I have to admit it. I wanted to change something.

It was a useless protest, an act of selfish desperation. I'm sorry I hurt you, dear sky. All you ever desired from me was complete compliance, and I tried; I really did. I have been loyal for many years. Decades even. Or centuries? I've lost track. How stupid. You just needed me to keep your world running smoothly. Which is why I have showed up to your factory, packing air in cardboard boxes, every single day since you commissioned my birth. That was all you needed from me, and I'm so sorry I hurt you.

When I slid my blade into your throat, you were sleeping. Evening is especially flattering on you. I'm not sure if you felt it, but maybe there will be the smallest of scars on the round pocks of your skin. Raindrops slid from your wound for a few seconds and the earth was greedy and sucked up all the evidence, a willing accomplice. Then the tear closed up again. It was like I was never even there. It was like I had never rebelled. The knife dried quickly. I avoided anyone I noticed on the streets and hurried to my container.

I was still so scared, you see.
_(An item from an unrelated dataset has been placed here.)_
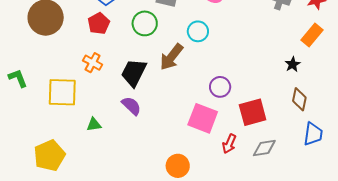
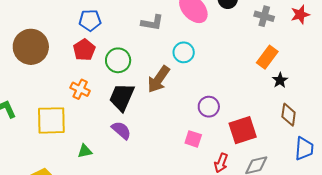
green circle: (145, 23) -> (118, 60), moved
orange rectangle: (312, 35) -> (267, 57), moved
pink square: (203, 118) -> (193, 139), size x0.6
I was scared that you would punish me. They have said that you are made of nothing but mercy, although there were those times when Lichen never came back after she broke her arm, and Wort was sent away after he ripped a hole in the universe (which we quickly plugged up), and Bog slept through his alarm and came late to work and was disappeared, as is the way of things. Oh well, I suppose they were defective. But I don't think you ever noticed me. Not even with the telltale water dripping from my shirtsleeves. I don't think you noticed last week when one of my friends dug a deep hole, stepped inside it, and buried himself alive. He's probably dead now. I haven't checked.

I really am sorry for what I did.

I understand the depth of my offense. I walked home today with the knife hidden behind my back and an apologetic flower held up in offering.

(I kept it. It's thrown into the back of my closet, where I keep my work suits. I hope it will shrivel and settle to silt on its own.)